- Pitcher
- Born: August 31, 1969 (age 56) Austin, Texas, U.S.
- Batted: RightThrew: Right

Professional debut
- MLB: September 12, 1993, for the Boston Red Sox
- NPB: April 4, 1998, for the Hiroshima Toyo Carp

Last appearance
- MLB: September 25, 1997, for the Colorado Rockies
- NPB: June 19, 2004, for the Chiba Lotte Marines

MLB statistics
- Win–loss record: 3–7
- Earned run average: 6.75
- Strikeouts: 38

NPB statistics
- Win–loss record: 74–70
- Earned run average: 3.64
- Strikeouts: 626
- Stats at Baseball Reference

Teams
- Boston Red Sox (1993–1994, 1996); Colorado Rockies (1997); Hiroshima Toyo Carp (1998–2000); Chiba Lotte Marines (2001–2004);

= Nate Minchey =

American baseball player (born 1969)

Nathan Derek Minchey (born August 31, 1969) is an American former pitcher in Major League Baseball who played from 1993 through 1997 for the Boston Red Sox (1993–94, 1996) and Colorado Rockies (1997). He also played seven seasons in Japan, from 1998 until 2004, for the Hiroshima Toyo Carp (1998–2000) and Chiba Lotte Marines (2001–2004).

From 1987 through 1997, Minchey also pitched in the Montreal, Atlanta, Boston, St. Louis and Colorado minor league systems. He went 112–104 with 1141 strikeouts and a 3.54 ERA in 1832 2/3 innings, and posted identical records of 15–6 in 1992 and 1997. Overall, Minchey collected 189 wins in a span of 16 years.

Perhaps the most notable mark of Minchey's brief professional career occurred in his MLB debut with the Red Sox on September 12, 1993. Minchey pitched a complete game, yielding only one run and striking out five as Boston routed the Cleveland Indians by a score of 11-1. As of 2026, Minchey is one of only 196 pitchers to have pitched a complete game in their MLB debut. Minchey concluded his three-season MLB career with a 3–7 record, along with 38 strikeouts and a 6.75 ERA in 15 appearances, including 12 starts, one complete game, and 64.0 innings of work.

Following his majors career, Minchey played in Japan for seven seasons.

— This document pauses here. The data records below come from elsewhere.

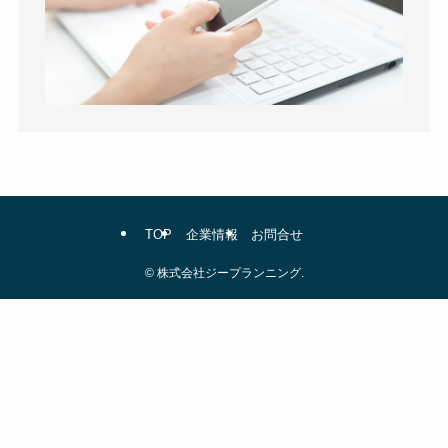
TOP
企業情報
お問合せ
©
株式会社ジープランニング.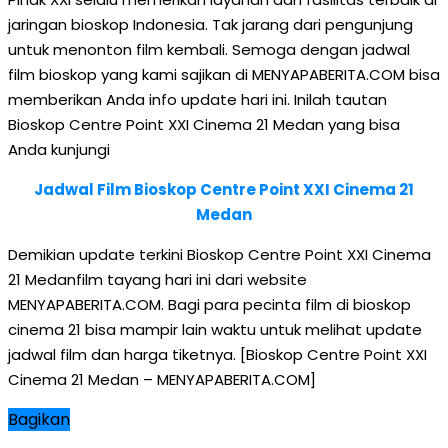
jaringan bioskop Indonesia. Tak jarang dari pengunjung
untuk menonton film kembali. Semoga dengan jadwal
film bioskop yang kami sajikan di MENYAPABERITA.COM bisa
memberikan Anda info update hari ini. Inilah tautan
Bioskop Centre Point XXI Cinema 21 Medan yang bisa
Anda kunjungi
Jadwal Film Bioskop Centre Point XXI Cinema 21
Medan
Demikian update terkini Bioskop Centre Point XXI Cinema
21 Medanfilm tayang hari ini dari website
MENYAPABERITA.COM. Bagi para pecinta film di bioskop
cinema 21 bisa mampir lain waktu untuk melihat update
jadwal film dan harga tiketnya. [Bioskop Centre Point XXI
Cinema 21 Medan – MENYAPABERITA.COM]
Bagikan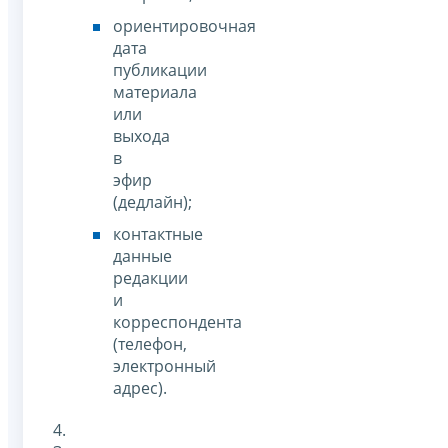
ориентировочная
дата
публикации
материала
или
выхода
в
эфир
(дедлайн);
контактные
данные
редакции
и
корреспондента
(телефон,
электронный
адрес).
4.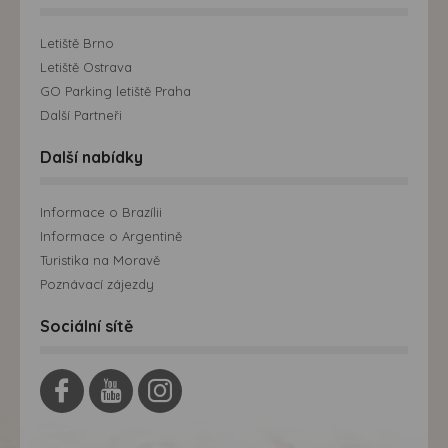
Letiště Brno
Letiště Ostrava
GO Parking letiště Praha
Další Partneři
Další nabídky
Informace o Brazílii
Informace o Argentině
Turistika na Moravě
Poznávací zájezdy
Sociální sítě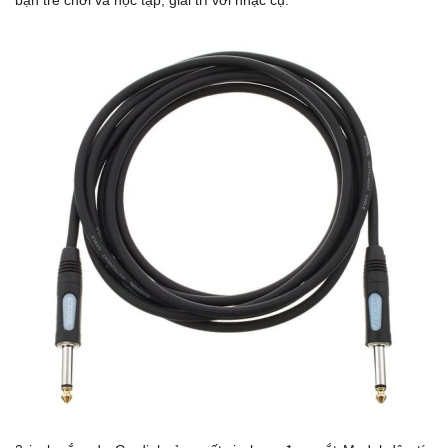
bạn trẻ chơi và học tập, giải trí với nhạc cụ.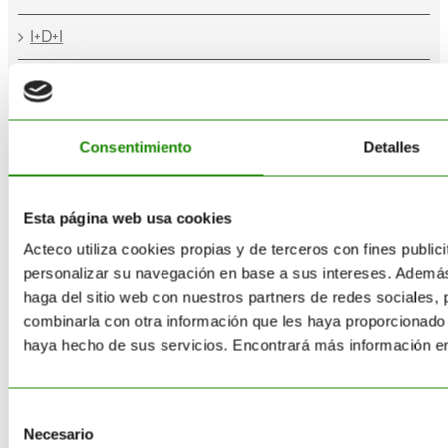
I+D+I
Política Integrada
Eco-solidaridad
Consentimiento
Detalles
Canal de denuncias
Esta página web usa cookies
Acteco utiliza cookies propias y de terceros con fines publici
SERVICIOS
personalizar su navegación en base a sus intereses. Ademá
haga del sitio web con nuestros partners de redes sociales, 
Consultoría medioambiental
combinarla con otra información que les haya proporcionado 
haya hecho de sus servicios. Encontrará más información e
Reciclado
Gestión Residuos
Selección
Necesario
de
Transporte de residuos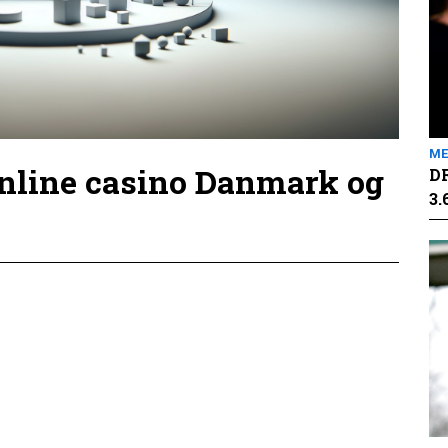
ME
online casino Danmark og
DR
3.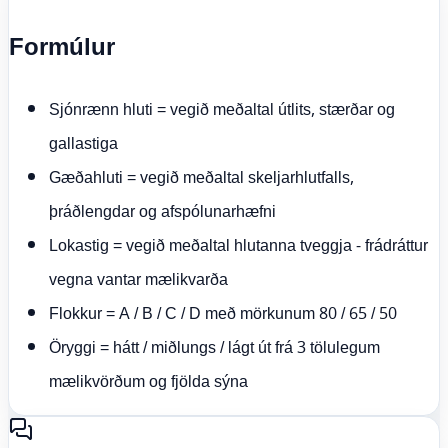
Formúlur
Sjónrænn hluti = vegið meðaltal útlits, stærðar og
gallastiga
Gæðahluti = vegið meðaltal skeljarhlutfalls,
þráðlengdar og afspólunarhæfni
Lokastig = vegið meðaltal hlutanna tveggja - frádráttur
vegna vantar mælikvarða
Flokkur = A / B / C / D með mörkunum 80 / 65 / 50
Öryggi = hátt / miðlungs / lágt út frá 3 tölulegum
mælikvörðum og fjölda sýna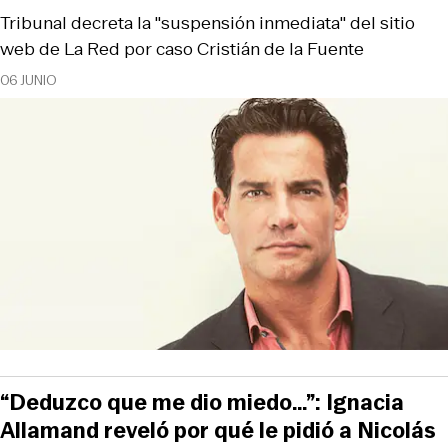
Tribunal decreta la "suspensión inmediata" del sitio
web de La Red por caso Cristián de la Fuente
06 JUNIO
“Deduzco que me dio miedo…”: Ignacia
Allamand reveló por qué le pidió a Nicolás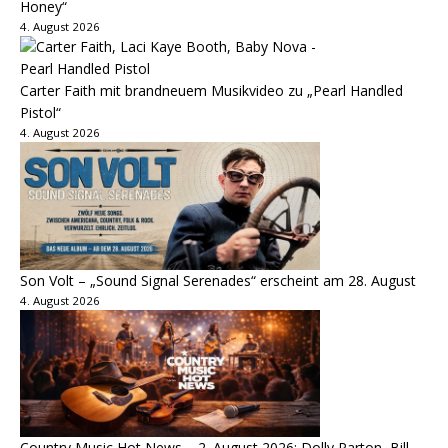
Honey“
4. August 2026
Carter Faith mit brandneuem Musikvideo zu „Pearl Handled
Pistol“
4. August 2026
Son Volt – „Sound Signal Serenades“ erscheint am 28. August
4. August 2026
Country Music Hot News – 2. August 2026: Dolly Parton, Bill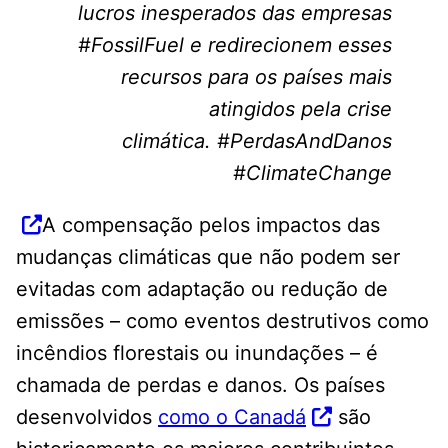
lucros inesperados das empresas
#FossilFuel e redirecionem esses
recursos para os países mais
atingidos pela crise
climática. #PerdasAndDanos
#ClimateChange
A compensação pelos impactos das
mudanças climáticas que não podem ser
evitadas com adaptação ou redução de
emissões – como eventos destrutivos como
incêndios florestais ou inundações – é
chamada de perdas e danos. Os países
desenvolvidos
como o Canadá
são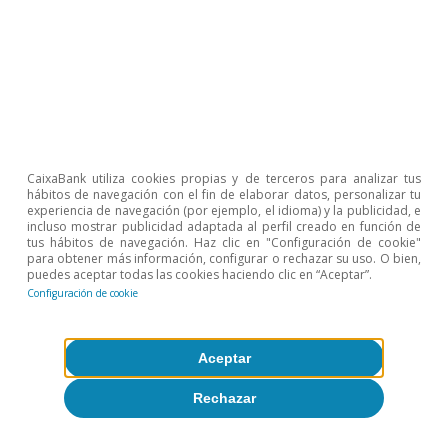
CaixaBank utiliza cookies propias y de terceros para analizar tus
hábitos de navegación con el fin de elaborar datos, personalizar tu
experiencia de navegación (por ejemplo, el idioma) y la publicidad, e
incluso mostrar publicidad adaptada al perfil creado en función de
tus hábitos de navegación. Haz clic en "Configuración de cookie"
para obtener más información, configurar o rechazar su uso. O bien,
puedes aceptar todas las cookies haciendo clic en “Aceptar”.
Configuración de cookie
Aceptar
Rechazar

He had a 74–70 record with 626 strikeouts and a 3.64 ERA in 1213 1/3 innings, collecting two 15-win seasons and leading the Japanese Pacific League with a 3.26 ERA in 2001. Minchey was the first foreign-born player to record double-digit win seasons in both of Japan's baseball leagues, and is also the NPB's fifth-winningest American pitcher in history

Following his career in Japan, Minchey worked for more than a decade as an international scout. As of 2026, he owns and manages a construction company in the Austin, Texas area.